How can you proof that $||L||=|L|$ if $L$ is infinite (where $||L||$ stands for the cardinality of the set of all $L$-formulas and $|L|$ the number of all constants, function and relation symbols)?
The case where $L$ is finite is clear for me, because in that case you can just count all the formulas by an induction argument, so $||L||=|\mathbb{N}|$.

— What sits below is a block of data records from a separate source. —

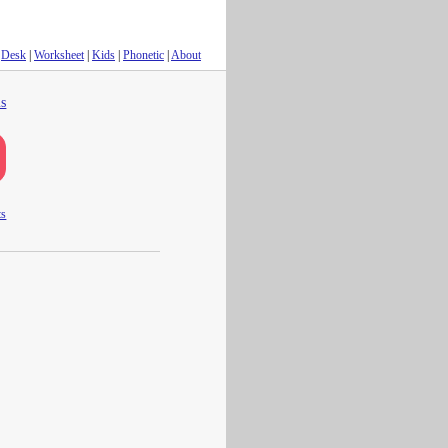
Desk
|
Worksheet
|
Kids
|
Phonetic
|
About
s
ts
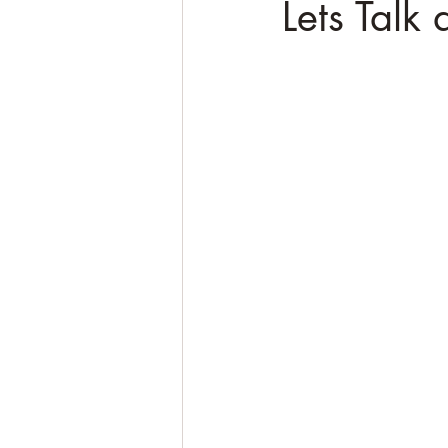
Lets Talk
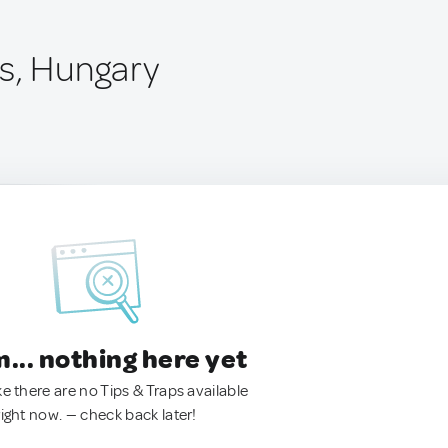
s, Hungary
.. nothing here yet
ke there are no Tips & Traps available
right now. — check back later!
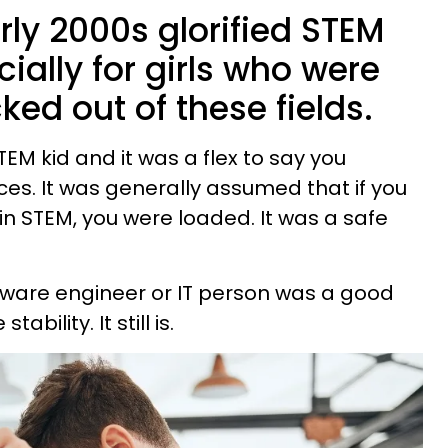
ly 2000s glorified STEM
cially for girls who were
cked out of these fields.
EM kid and it was a flex to say you
ces. It was generally assumed that if you
n STEM, you were loaded. It was a safe
ftware engineer or IT person was a good
bility. It still is.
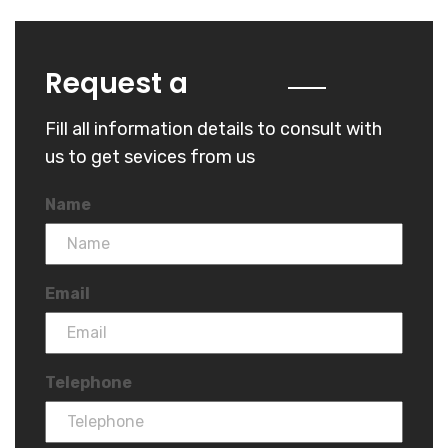
Quote
Request a
Fill all information details to consult with
us to get sevices from us
Name
Email
Telephone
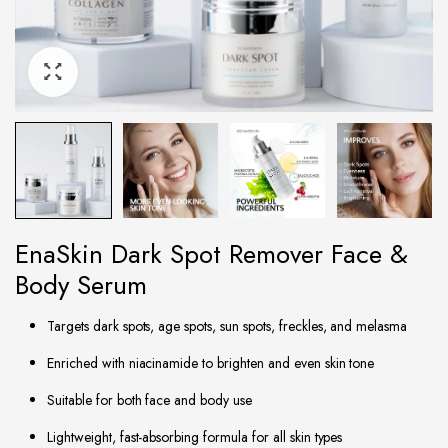
EnaSkin Dark Spot Remover Face &
Body Serum
Targets dark spots, age spots, sun spots, freckles, and melasma
Enriched with niacinamide to brighten and even skin tone
Suitable for both face and body use
Lightweight, fast-absorbing formula for all skin types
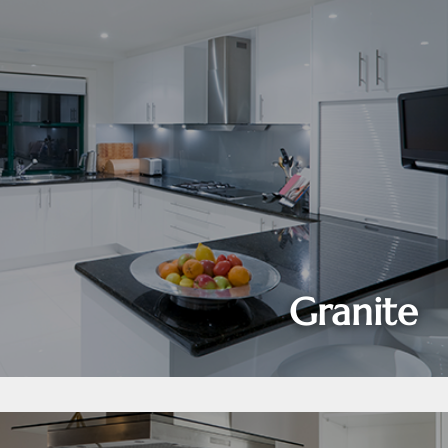
Granite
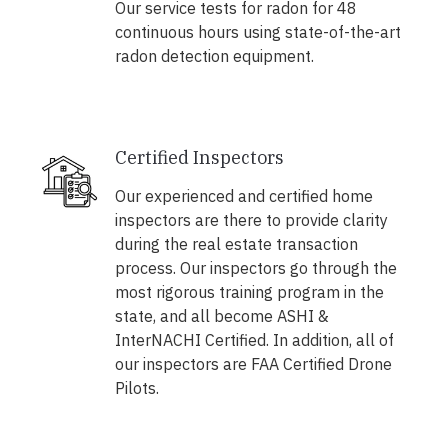
Our service tests for radon for 48
continuous hours using state-of-the-art
radon detection equipment.
Certified Inspectors
Our experienced and certified home
inspectors are there to provide clarity
during the real estate transaction
process. Our inspectors go through the
most rigorous training program in the
state, and all become ASHI &
InterNACHI Certified. In addition, all of
our inspectors are FAA Certified Drone
Pilots.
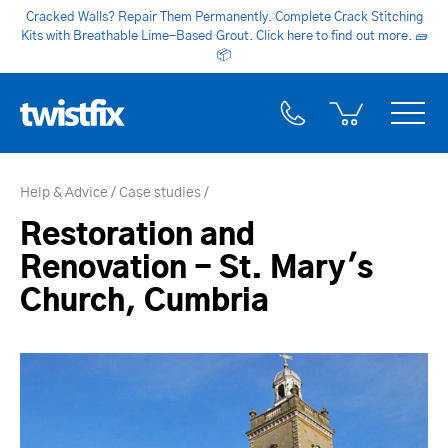
Cracked Walls? Repair Them Permanently. Complete Crack Stitching
Kits with Breathable Lime-Based Grout. Click here to find out more.
🧱
📦
Help & Advice
Case studies
Restoration and
Renovation - St. Mary's
Church, Cumbria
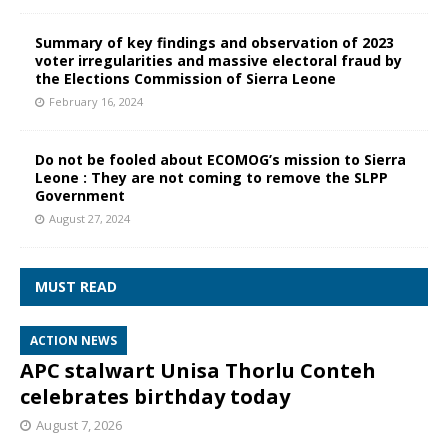
Summary of key findings and observation of 2023
voter irregularities and massive electoral fraud by
the Elections Commission of Sierra Leone
February 16, 2024
Do not be fooled about ECOMOG’s mission to Sierra
Leone : They are not coming to remove the SLPP
Government
August 27, 2024
MUST READ
ACTION NEWS
APC stalwart Unisa Thorlu Conteh
celebrates birthday today
August 7, 2026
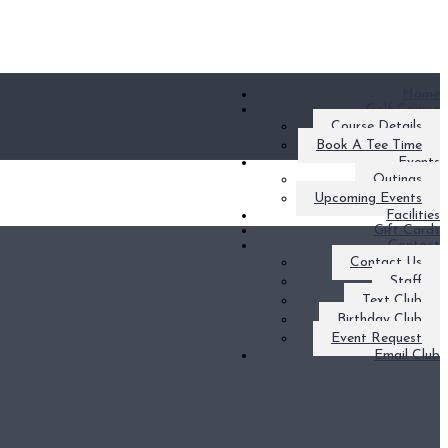
Home
Golf Course
Course Details
Book A Tee Time
Events
Outings
Upcoming Events
Facilities
Gift Cards
Contact
Contact Us
Staff
Text Club
Birthday Club
Event Request
Email Club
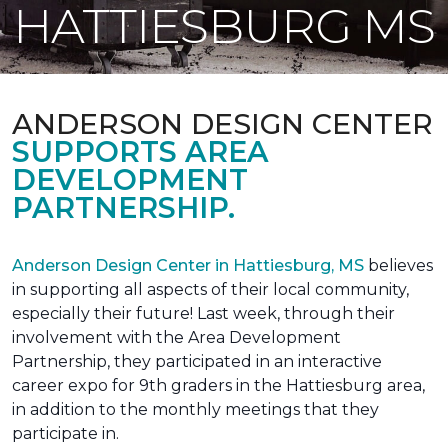
HATTIESBURG MS
ANDERSON DESIGN CENTER
SUPPORTS AREA
DEVELOPMENT
PARTNERSHIP.
Anderson Design Center in Hattiesburg, MS
believes
in supporting all aspects of their local community,
especially their future! Last week, through their
involvement with the Area Development
Partnership, they participated in an interactive
career expo for 9th graders in the Hattiesburg area,
in addition to the monthly meetings that they
participate in.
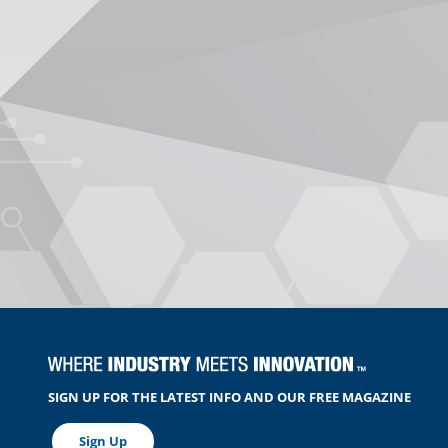
SIGN UP FOR THE LATEST INFO AND OUR FREE MAGAZINE
Sign Up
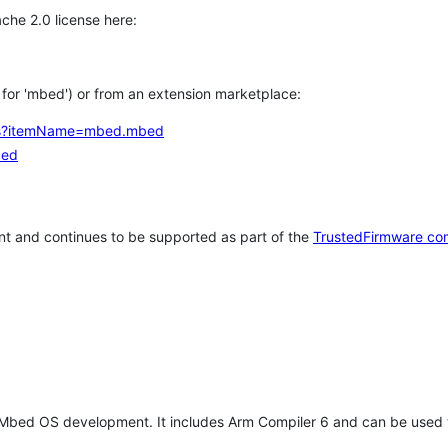
che 2.0 license here:
h for 'mbed') or from an extension marketplace:
tems?itemName=mbed.mbed
bed
t and continues to be supported as part of the
TrustedFirmware co
 Mbed OS development. It includes Arm Compiler 6 and can be used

If $X$ is an infinite set and $X^*$ is the set of finite lists of elements of $X$, then $\mbox{card}(X) = \mbox{card}(X^*)$. Taking $X$ to be the set of all constant, function, relation and logical symbols, the set of all formulas is a subset of $X^*$ and hence $\|L\| \le \mbox{card}(X) = |L|$ (where the equality holds because $L$ is infinite and there are only finitely many logical symbols). The converse inequality $|L| \le \|L\|$ holds (without the assumption that $L$ is infinite) because given a constant, function or relation symbol you can construct a formula containing that symbol (and no other constant, function or relation symbol, e.g. $\mathbf{c} = \mathbf{c}$ or $\forall x\cdot\mathbf{f}(x) = \mathbf{f}(x)$ or $\forall x \cdot \mathbf{R}(x)$).